The increased plasma sCD40L levels support the hypothesis that higher levels of ambient air pollution lead to an inflammatory response in patients with CHD thus providing a possible explanation for the observed association between air pollution and cardiovascular morbidity and mortality in susceptible parts of the population.
Different pathways, including systemic inflammation, an imbalance in coagulation factors and effects on the autonomic nervous system have been postulated .
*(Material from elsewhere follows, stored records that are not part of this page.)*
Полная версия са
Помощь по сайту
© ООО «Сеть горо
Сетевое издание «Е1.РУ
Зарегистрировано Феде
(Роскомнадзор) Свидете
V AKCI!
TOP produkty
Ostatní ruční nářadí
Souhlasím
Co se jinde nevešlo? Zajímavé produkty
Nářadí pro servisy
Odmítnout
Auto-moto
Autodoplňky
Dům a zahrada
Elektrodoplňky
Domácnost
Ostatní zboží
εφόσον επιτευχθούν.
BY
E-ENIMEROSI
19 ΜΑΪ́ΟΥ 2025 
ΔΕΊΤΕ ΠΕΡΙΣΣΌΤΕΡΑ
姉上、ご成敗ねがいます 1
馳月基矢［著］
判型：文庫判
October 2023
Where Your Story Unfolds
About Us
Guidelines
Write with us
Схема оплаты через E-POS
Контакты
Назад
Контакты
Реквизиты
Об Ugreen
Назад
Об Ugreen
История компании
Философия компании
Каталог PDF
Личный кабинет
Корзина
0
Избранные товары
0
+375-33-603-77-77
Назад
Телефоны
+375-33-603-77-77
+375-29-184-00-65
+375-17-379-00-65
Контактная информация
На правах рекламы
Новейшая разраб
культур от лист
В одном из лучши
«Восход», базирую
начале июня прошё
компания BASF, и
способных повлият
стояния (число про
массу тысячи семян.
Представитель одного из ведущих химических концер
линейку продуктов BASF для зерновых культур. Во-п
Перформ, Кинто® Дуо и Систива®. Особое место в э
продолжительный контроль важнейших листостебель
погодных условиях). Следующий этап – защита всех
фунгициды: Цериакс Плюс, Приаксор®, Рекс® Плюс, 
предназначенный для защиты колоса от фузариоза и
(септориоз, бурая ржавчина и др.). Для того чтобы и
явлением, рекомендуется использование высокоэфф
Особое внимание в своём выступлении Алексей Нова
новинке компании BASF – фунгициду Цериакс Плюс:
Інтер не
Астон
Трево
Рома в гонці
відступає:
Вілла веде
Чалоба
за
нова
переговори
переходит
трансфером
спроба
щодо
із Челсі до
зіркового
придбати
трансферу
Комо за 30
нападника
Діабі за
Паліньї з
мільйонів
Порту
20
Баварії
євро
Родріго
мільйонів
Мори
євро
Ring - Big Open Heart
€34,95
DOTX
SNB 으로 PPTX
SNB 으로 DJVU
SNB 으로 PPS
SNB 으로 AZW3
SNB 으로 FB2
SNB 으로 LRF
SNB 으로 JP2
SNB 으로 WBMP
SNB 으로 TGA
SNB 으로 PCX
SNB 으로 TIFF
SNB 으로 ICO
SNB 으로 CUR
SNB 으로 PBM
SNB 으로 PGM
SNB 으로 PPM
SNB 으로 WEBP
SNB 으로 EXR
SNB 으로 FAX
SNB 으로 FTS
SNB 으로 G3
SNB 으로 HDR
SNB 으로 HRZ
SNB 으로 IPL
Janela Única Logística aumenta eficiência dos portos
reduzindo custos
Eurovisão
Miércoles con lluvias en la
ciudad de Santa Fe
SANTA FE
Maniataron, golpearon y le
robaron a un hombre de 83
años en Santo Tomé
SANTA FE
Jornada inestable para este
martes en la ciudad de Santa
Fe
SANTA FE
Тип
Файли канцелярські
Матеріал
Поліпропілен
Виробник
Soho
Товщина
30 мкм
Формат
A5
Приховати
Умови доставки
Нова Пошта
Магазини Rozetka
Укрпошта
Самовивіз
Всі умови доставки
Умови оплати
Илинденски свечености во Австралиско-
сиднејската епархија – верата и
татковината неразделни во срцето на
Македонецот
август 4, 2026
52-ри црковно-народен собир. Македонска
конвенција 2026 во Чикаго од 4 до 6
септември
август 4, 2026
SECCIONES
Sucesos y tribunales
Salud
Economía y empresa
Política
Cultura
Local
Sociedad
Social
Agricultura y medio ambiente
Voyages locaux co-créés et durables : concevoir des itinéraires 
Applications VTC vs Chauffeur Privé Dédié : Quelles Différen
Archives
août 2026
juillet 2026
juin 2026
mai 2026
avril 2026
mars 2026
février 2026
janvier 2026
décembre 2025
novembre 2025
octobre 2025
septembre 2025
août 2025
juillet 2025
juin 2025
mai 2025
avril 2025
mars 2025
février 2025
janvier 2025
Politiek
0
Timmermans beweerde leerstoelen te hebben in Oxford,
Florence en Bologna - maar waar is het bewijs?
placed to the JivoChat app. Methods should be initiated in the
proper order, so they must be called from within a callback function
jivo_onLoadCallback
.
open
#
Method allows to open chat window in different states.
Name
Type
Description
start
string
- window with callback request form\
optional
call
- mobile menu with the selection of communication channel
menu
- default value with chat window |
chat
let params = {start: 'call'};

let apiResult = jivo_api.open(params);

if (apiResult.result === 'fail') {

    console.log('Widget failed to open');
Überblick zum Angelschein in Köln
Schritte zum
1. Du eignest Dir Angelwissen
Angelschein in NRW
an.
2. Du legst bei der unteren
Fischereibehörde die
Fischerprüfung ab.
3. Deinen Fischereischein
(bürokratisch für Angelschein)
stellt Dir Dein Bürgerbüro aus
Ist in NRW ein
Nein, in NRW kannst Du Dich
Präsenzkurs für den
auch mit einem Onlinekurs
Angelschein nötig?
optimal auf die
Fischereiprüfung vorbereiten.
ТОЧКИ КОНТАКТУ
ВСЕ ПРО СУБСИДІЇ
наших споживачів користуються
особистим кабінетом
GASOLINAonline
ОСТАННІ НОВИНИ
Recent toxicological studies have demonstrated a pro-thrombogenic effect of diesel exhaust particles in hamsters, as well as an activation of platelets , thus providing one possible explanation for the observed effects. Studies on rats additionally showed evidence for thrombus formation after the deposition of ultrafine particles (UFP, number concentration of particles from 0.01 to 0.1 μm in diameter,) in the respiratory tract  while a study in mice indicated a procoagulant effect, but no inflammation after intra-arterial infusion of UFP . Nemmar et al.  demonstrated in hamster models that ultrafine polystyrene particles can modulate thrombus formation and Suwa et al.  observed a systemic inflammatory response and a progression of the atherosclerotic process in hyperlipidemic rabbits in association with PM10 (mass concentration of particles < 10 μm in diameter).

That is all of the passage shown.